After hearing the attack on Apple in the distance, Dodge continued on toward Fort Hamilton (present-day Wiota, Wisconsin), gathered a company of 29 mounted volunteers on arrival and sped off to intercept that band. He led the chase through tangled underbrush until, breaking into prairie, they caught sight of the raiding party. The Kickapoo crossed the Pecatonica River within sight of the pursuing militia, and entered into a swamp. The militia crossed the swollen river and dismounted when they reached the swamp and the Battle of Horseshoe Bend ensued.

==Ament's Cabin==

The site of Ament's cabin was settled in 1829 when John L. Ament and his brother Justin staked claim on adjacent claims Berlin and Dover Townships, in present-day Bureau County, Illinois. Shortly after settling, Elijah Phillips bought Justin Ament's land and built his own cabin. West of Ament's and Phillips' settlement was a large Native American sugar camp, part of this camp was included in Ament's claim. The camp was a place where Native Americans lived during the winter and spring on an annual basis. Prior to the attack, both Ament and Phillips were warned by Potawatomi chief Shabbona of impending danger to the settlers along Bureau Creek. The men had fled, with their families, leaving their goods and livestock behind.

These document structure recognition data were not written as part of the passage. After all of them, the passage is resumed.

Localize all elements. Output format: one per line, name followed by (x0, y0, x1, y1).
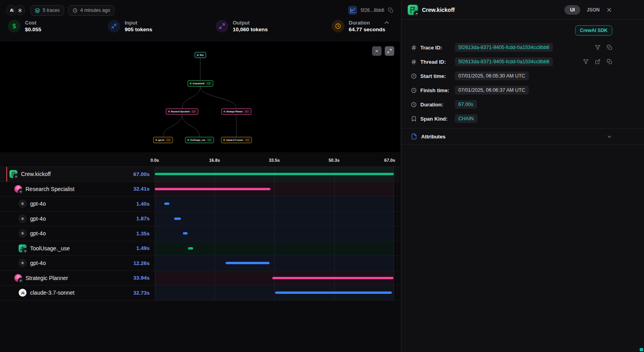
span-label-cell: gpt-4o1.87s (0, 215, 155, 223)
graph-node[interactable]: claude-3.7-sonnet (221, 137, 252, 143)
openai-icon[interactable] (15, 5, 25, 15)
span-bar[interactable] (188, 247, 193, 250)
node-label: Strategic Planner (226, 111, 243, 113)
timeline-row[interactable]: gpt-4o1.40s (0, 197, 400, 212)
span-label: claude-3.7-sonnet (30, 290, 130, 296)
span-bar[interactable] (155, 173, 394, 175)
axis-tick: 33.5s (269, 158, 280, 163)
graph-node[interactable]: Strategic Planner (221, 108, 251, 115)
attributes-section[interactable]: Attributes (401, 128, 644, 145)
span-duration: 32.73s (133, 290, 150, 296)
span-label: gpt-4o (30, 201, 133, 207)
span-duration: 1.40s (136, 201, 150, 207)
field-value: 07/01/2025, 06:05:30 AM UTC (455, 72, 529, 80)
timeline-row[interactable]: Research Specialist32.41s (0, 182, 400, 197)
timeline-row-track (155, 226, 394, 241)
stat-value: 905 tokens (125, 26, 152, 32)
span-label-cell: ToolUsage._use1.49s (0, 244, 155, 252)
timeline-row[interactable]: ToolUsage._use1.49s (0, 241, 400, 256)
sdk-badge[interactable]: CrewAI SDK (575, 25, 612, 36)
field-value: 5f2613da-8371-9405-fcdd-0a1534cc8bb6 (455, 57, 553, 66)
span-label-cell: Strategic Planner33.94s (0, 274, 155, 282)
copy-icon[interactable] (388, 8, 393, 13)
span-duration: 33.94s (133, 275, 150, 281)
span-label-cell: Research Specialist32.41s (0, 185, 155, 193)
span-bar[interactable] (226, 262, 270, 264)
timeline: 0.0s16.8s33.5s50.3s67.0s Crew.kickoff67.… (0, 155, 400, 301)
span-bar[interactable] (183, 232, 188, 235)
filter-icon[interactable] (595, 45, 600, 50)
timeline-row[interactable]: gpt-4o1.87s (0, 212, 400, 227)
expand-graph-button[interactable] (385, 46, 394, 56)
time-badge: 4 minutes ago (68, 5, 114, 16)
field-value: 5f2613da-8371-9405-fcdd-0a1534cc8bb6 (455, 43, 553, 52)
field-label: Thread ID: (420, 59, 451, 65)
traces-badge[interactable]: 5 traces (30, 5, 64, 16)
time-badge-label: 4 minutes ago (80, 8, 110, 13)
timeline-row-track (155, 286, 394, 300)
openai-icon (19, 229, 27, 237)
graph-node[interactable]: ToolUsage._use (185, 137, 214, 143)
span-label: gpt-4o (30, 260, 130, 266)
hash-icon (411, 45, 417, 51)
span-bar[interactable] (155, 188, 270, 190)
stat-input: Input905 tokens (108, 20, 152, 32)
span-label: gpt-4o (30, 216, 133, 222)
graph-controls (372, 46, 394, 56)
graph-node[interactable]: gpt-4o (153, 137, 173, 143)
external-link-icon[interactable] (595, 59, 600, 64)
copy-icon[interactable] (607, 45, 612, 50)
span-bar[interactable] (174, 218, 181, 220)
chevron-down-icon[interactable] (606, 134, 612, 140)
span-label: Research Specialist (26, 186, 130, 192)
timeline-row[interactable]: Crew.kickoff67.00s (0, 167, 400, 182)
detail-field: Start time:07/01/2025, 06:05:30 AM UTC (411, 69, 612, 83)
field-label: Start time: (420, 73, 451, 79)
timeline-row[interactable]: A\claude-3.7-sonnet32.73s (0, 286, 400, 301)
provider-icons: A\ (6, 5, 25, 15)
stat-label: Output (233, 20, 268, 26)
span-label-cell: Crew.kickoff67.00s (0, 170, 155, 178)
field-value: 67.00s (455, 100, 477, 109)
timeline-row[interactable]: Strategic Planner33.94s (0, 271, 400, 286)
stat-label: Duration (349, 20, 385, 26)
panel-fields: Trace ID:5f2613da-8371-9405-fcdd-0a1534c… (411, 40, 612, 126)
span-bar[interactable] (275, 291, 392, 294)
chart-icon-button[interactable] (348, 6, 357, 15)
openai-icon (19, 200, 27, 208)
clock-icon (411, 102, 417, 108)
axis-tick: 67.0s (384, 158, 395, 163)
timeline-row[interactable]: gpt-4o12.26s (0, 256, 400, 271)
span-label-cell: A\claude-3.7-sonnet32.73s (0, 289, 155, 297)
close-graph-button[interactable] (372, 46, 382, 56)
detail-field: Finish time:07/01/2025, 06:06:37 AM UTC (411, 83, 612, 97)
tab-json[interactable]: JSON (587, 7, 600, 13)
graph-node[interactable]: Run (195, 52, 206, 58)
node-icon (156, 139, 157, 141)
copy-icon[interactable] (607, 59, 612, 64)
graph-node[interactable]: Research Specialist (166, 108, 198, 115)
filter-icon[interactable] (583, 59, 589, 64)
node-label: Research Specialist (171, 111, 190, 113)
axis-tick: 0.0s (150, 158, 159, 163)
tab-ui[interactable]: UI (564, 5, 580, 15)
clock-icon (72, 8, 78, 13)
graph-node[interactable]: Crew.kickoff (188, 80, 213, 87)
span-bar[interactable] (164, 202, 169, 205)
span-label-cell: gpt-4o12.26s (0, 259, 155, 267)
timeline-row[interactable]: gpt-4o1.35s (0, 226, 400, 241)
arrows-in-icon (108, 20, 120, 32)
tool-icon (19, 244, 27, 252)
node-status-chip (245, 110, 249, 113)
trace-header: A\ 5 traces 4 minutes ago 5f26...8bb6 (0, 0, 400, 19)
dollar-icon (8, 20, 21, 32)
close-panel-icon[interactable] (606, 7, 612, 13)
graph-edges (0, 42, 400, 152)
span-bar[interactable] (272, 277, 393, 279)
corner-accent (640, 348, 643, 351)
field-value: 07/01/2025, 06:06:37 AM UTC (455, 86, 529, 95)
detail-field: Thread ID:5f2613da-8371-9405-fcdd-0a1534… (411, 55, 612, 69)
stat-label: Input (125, 20, 152, 26)
clock-icon (411, 73, 417, 79)
field-label: Span Kind: (420, 116, 451, 122)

Eventually, it was decided that it was safe to return to the settlement to tend to the deserted possessions.

On the morning of either June 17 or June 18, the band of about 30 Native Americans returned to their hidden positions of the day before and awaited the settlers. When the settlers awoke Brigham and Phillips went onto the porch of Ament's cabin where they conversed for a few minutes, failing to notice the moccasin tracks around the property. Phillips decided to go to his cabin, about a half mile (.8 km) from Ament's property, to finish a letter to his parents. Brigham, intending to accompany Phillips, entered his cabin for a moment, when he did he heard the crack of a rifle outside. Phillips dropped to the ground, struck by two musket balls, and the band of raiding Native Americans immediately descended upon him with their tomahawks. Phillips was the only person killed or injured in the raid.

==Other incidents==
Aside from these various attacks and murders there were a number of other small attacks and skirmishes throughout the duration of the Black Hawk War. In the one-week period following Stillman's Run and before the Indian Creek massacre, militia men were ambushed at Buffalo Grove, where one militia member was killed, and there was a short, bloodless battle at present-day Savanna along the Plum River. In June 1832 there were two attacks at Fort Blue Mounds in Michigan Territory that killed three militia men. A mid-June attack at Spafford Farm killed five people total. At the end of June, following the attack on Ament's Cabin and important battles at Waddams Grove and Horseshoe Bend, two militia members were killed at Sinsinawa Mound in present-day southern Wisconsin.

==Aftermath==
Collectively, these attacks served to spread fear throughout the region, especially in northeastern Illinois around the area of the Indian Creek massacre where a wave of terror gripped the region. Into the lead mining region around Galena, Illinois anxiety spread as attacks occurred and news of the movements of the elusive Black Hawk poured in. After the death of Adam Payne no white settlers in the area really felt safe.

The various attacks in May, following Stillman's Run helped contribute to the region's growing fear as well as an exodus from the area near the incidents. In the case of the attack that killed Henry Apple, the result was a battle which helped sway the course of the militia's morale and public confidence in the force. The attack at Ament's Cabin led to a small chase of the attackers but nothing came of it and the remains of Elijah Phillips were returned to Hennepin, Illinois for burial.